Article 2 : L'Etat est condamné à verser à M. Roger G... une indemnité égale au montant des intérêts arrêtés conformément aux motifs du présent jugement sur la part qui lui revient de la somme de 224.660 francs allouée à M. Camille G... par l'arrêt en date du 18 juin 1990 de la Cour d'appel de Grenoble.
Article 3 : L'Etat est subrogé jusqu'à concurrence des sommes arrêtées aux articles 1 et 2 du présent jugement aux droits résultant pour M. B..., M. E..., Mme H..., Mme X..., M. D..., Mme E..., M. A..., M. Y... et M. G... des condamnations prononcées contre le syndicat intercommunal d'Oz-en-Oisans et de Villard-Reculas par l'autorité judiciaire.

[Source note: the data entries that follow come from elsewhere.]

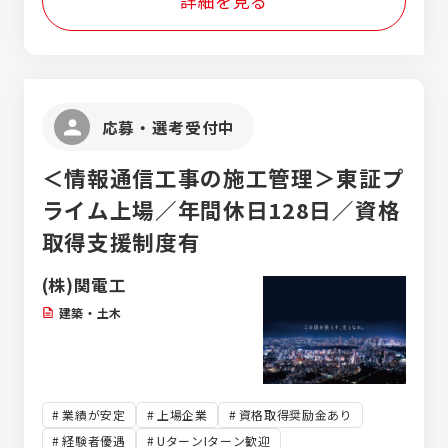
詳細を見る
応募・選考受付中
＜情報通信工事の施工管理＞東証プ
ライム上場／年間休日128日／資格
取得支援制度有
(株)関電工
建築・土木
業績が安定
上場企業
資格取得奨励金あり
経験者優遇
UターンIターン歓迎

Article 4 : L'Etat est condamné à verser à chacun des requérants ci-après dénommés M. B..., M. Aimé E..., Mme H..., Mme X..., M. D..., Mme Laure E..., M. A..., M. Y... et M. Roger G... une somme de 500 francs au titre de l'article L. 8-1 du code des tribunaux administratifs et des cours administratives d'appel.
Article 5 : Le surplus des conclusions de la requête n° 952630 est rejeté.
Article 6 : Il n'y a pas lieu de statuer sur la requête n° 962137.